In the latest issue of Optics Express, the group reports that when using a 90mW laser, their tractor beam in a box can produce about a micronewton of pulling force. The setup is deceptively simple. The scientists vapor-coated a sliver of glass with reflective gold, and then stuck a flake of cross-linked graphene to the other side. Then, they pointed blue, cyan, and green lasers at the flake of graphene. Lo and behold, it moved toward the laser emitter.
The setup is built on established technology. Optical tweezers and solar sails also use light to move things around. However, optical tweezers usually confine themselves to objects the size of single molecules. Not so for this experiment, says the team.
“In previous studies, the light-pulling force was too small to pull a macroscopical object,” said research team member Lei Wang from China’s Qingdao University of Science and Technology. “With our new approach, the light pulling force has a much larger amplitude. In fact, it is more than three orders of magnitude larger than the light pressure used to drive a solar sail, which uses the momentum of photons to exert a small pushing force.”
Spooky Action at a Distance
The device works partly by way of graphene’s unique properties. Graphene is optically absorptive, meaning it retains some percent of the energy when photons hit it.

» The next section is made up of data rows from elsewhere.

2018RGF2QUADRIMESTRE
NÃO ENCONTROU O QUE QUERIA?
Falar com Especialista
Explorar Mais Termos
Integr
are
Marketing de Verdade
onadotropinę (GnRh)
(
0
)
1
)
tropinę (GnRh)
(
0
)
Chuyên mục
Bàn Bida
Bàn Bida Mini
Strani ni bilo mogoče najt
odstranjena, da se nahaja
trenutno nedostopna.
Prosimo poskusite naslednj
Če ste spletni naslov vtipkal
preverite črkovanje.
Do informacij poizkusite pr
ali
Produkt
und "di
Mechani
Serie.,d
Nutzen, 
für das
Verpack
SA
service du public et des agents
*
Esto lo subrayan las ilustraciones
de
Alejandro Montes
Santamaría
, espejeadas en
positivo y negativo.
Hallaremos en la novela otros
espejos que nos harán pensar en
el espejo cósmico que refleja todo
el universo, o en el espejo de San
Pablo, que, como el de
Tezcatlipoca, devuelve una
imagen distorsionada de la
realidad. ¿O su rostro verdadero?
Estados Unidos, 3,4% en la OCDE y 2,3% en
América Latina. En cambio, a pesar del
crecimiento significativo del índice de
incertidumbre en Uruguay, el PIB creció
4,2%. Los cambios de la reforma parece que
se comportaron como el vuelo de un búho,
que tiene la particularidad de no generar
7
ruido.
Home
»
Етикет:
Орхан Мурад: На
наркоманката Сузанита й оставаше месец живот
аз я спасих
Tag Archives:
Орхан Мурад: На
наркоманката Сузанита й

It’s also a semiconductor and an effective heat pipe. So effective, the paper concludes, that when the scientists pointed the laser at the graphene sandwich, the graphene carried that energy right to the far side of the piece. Thermodynamics says that hot things emit more energy than cold things, all else being equal. In the lab environment, that differential heating was enough to make the object move.

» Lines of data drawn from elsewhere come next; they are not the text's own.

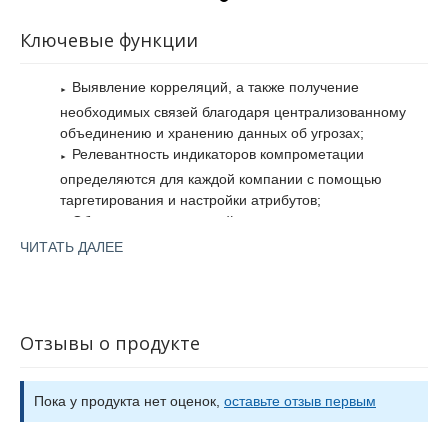
моделирования UML (Unified Modeling Language) позволяет
создавать собственные шаблоны реагирования вместо того,
Ключевые функции
чтобы использовать предустановленные.
Выявление корреляций, а также получение
необходимых связей благодаря централизованному
объединению и хранению данных об угрозах;
Релевантность индикаторов компрометации
определяются для каждой компании с помощью
таргетирования и настройки атрибутов;
Обеспечение целостной защиты путем
предоставления информации об угрозах другим
ЧИТАТЬ ДАЛЕЕ
системам безопасности;
Простое управление и получение информации
благодаря удобному интерфейсу;
Поддерживается возможность объединения с
Отзывы о продукте
корпоративными мессенджерами;
Представление данных в графическом виде для
Пока у продукта нет оценок,
оставьте отзыв первым
более легкого восприятия различных связей между
индикаторами компрометации;
Использование сценариев реагирования.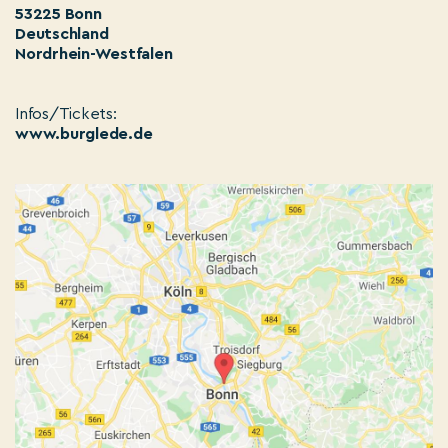
53225 Bonn
Deutschland
Nordrhein-Westfalen
Infos/Tickets:
www.burglede.de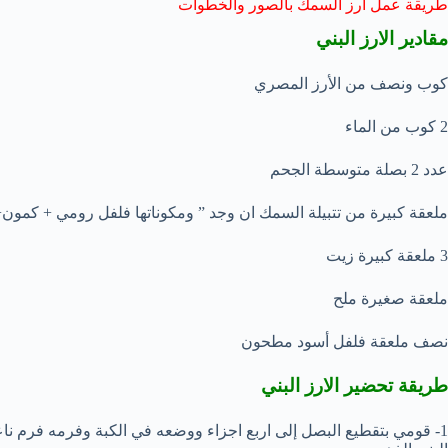
طريقة عمل أرز السمك بالصور والخطوات
مقادير الارز البني
كوب ونصف من الأرز المصري
2 كوب من الماء
عدد 2 بصلة متوسطة الجحم
ملعقة كبيرة من تتبيلة السمك ان وجد ” ومكوناتها فلفل رومي + كمون
3 ملعقة كبيرة زيت
ملعقة صغيرة ملح
نصف ملعقة فلفل أسود مطحون
طريقة تحضير الارز البني
1- قومي بتقطيع البصل إلى اربع اجزاء ووضعه في الكبة وفرمه فرم ناعما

(Video credit: Wang et al., 2023)
The researchers did their work in a tightly controlled low-pressure environment. This cut down on optical scattering that might have confounded the experiment. However, it also agrees with prior work suggesting that tractor beams might be most useful in space. When you’re moving things around with lasers, it turns out the laser is most effective when it isn’t also moving around random bits of stuff.

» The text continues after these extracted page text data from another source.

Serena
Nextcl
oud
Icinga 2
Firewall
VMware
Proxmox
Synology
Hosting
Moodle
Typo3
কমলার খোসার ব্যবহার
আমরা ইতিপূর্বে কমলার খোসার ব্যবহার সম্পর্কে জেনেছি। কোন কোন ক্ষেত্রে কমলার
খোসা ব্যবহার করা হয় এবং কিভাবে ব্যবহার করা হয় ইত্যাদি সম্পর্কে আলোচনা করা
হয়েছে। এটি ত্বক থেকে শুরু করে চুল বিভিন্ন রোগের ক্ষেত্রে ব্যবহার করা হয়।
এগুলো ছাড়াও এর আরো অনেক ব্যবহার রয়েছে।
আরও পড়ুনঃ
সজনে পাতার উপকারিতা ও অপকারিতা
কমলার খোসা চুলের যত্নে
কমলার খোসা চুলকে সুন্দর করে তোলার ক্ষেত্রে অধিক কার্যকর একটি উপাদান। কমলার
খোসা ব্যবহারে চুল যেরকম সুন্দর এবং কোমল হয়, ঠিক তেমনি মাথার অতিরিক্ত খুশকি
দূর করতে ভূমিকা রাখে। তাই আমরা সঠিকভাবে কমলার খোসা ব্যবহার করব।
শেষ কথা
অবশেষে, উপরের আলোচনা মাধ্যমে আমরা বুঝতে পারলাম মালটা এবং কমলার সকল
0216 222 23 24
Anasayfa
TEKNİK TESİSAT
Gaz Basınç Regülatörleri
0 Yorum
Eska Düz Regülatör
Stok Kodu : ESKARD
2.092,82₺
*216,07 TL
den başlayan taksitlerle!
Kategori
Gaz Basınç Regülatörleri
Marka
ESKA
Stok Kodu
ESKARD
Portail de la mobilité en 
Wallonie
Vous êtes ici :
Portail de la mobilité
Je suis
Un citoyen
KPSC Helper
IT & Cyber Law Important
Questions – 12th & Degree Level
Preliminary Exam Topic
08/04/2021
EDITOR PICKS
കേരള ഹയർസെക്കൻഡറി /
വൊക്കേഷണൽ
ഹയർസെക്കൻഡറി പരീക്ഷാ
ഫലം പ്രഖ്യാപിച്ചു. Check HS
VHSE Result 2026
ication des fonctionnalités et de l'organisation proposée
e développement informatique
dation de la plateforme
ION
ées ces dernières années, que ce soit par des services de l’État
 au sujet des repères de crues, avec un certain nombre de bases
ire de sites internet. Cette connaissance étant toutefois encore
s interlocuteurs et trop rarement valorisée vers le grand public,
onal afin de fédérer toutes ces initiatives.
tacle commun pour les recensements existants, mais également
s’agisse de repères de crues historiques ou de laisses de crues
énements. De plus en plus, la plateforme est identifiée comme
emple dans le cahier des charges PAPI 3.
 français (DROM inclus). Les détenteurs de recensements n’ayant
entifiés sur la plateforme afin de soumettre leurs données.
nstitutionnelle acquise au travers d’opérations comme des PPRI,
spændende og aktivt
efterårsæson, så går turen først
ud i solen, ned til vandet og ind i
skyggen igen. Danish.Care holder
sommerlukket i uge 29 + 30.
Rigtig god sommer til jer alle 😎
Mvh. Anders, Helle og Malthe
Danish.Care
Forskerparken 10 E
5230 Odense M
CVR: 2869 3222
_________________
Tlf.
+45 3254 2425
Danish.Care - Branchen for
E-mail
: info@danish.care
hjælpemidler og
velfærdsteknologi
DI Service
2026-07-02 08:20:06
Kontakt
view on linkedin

“Our technique provides a non-contact and long-distance pulling approach, which may be useful for various scientific experiments,” said Wang. “The rarefied gas environment we used to demonstrate the technique is similar to what is found on Mars. Therefore, it might have the potential for one day manipulating vehicles or aircraft on Mars.”
L. Wang, S. Wang, Q. Zhao, X. Wang, “Macroscopic laser pulling based on Knudsen force in rarefied gas,” Opt. Express, 31, 2, 2665-2674 (2023).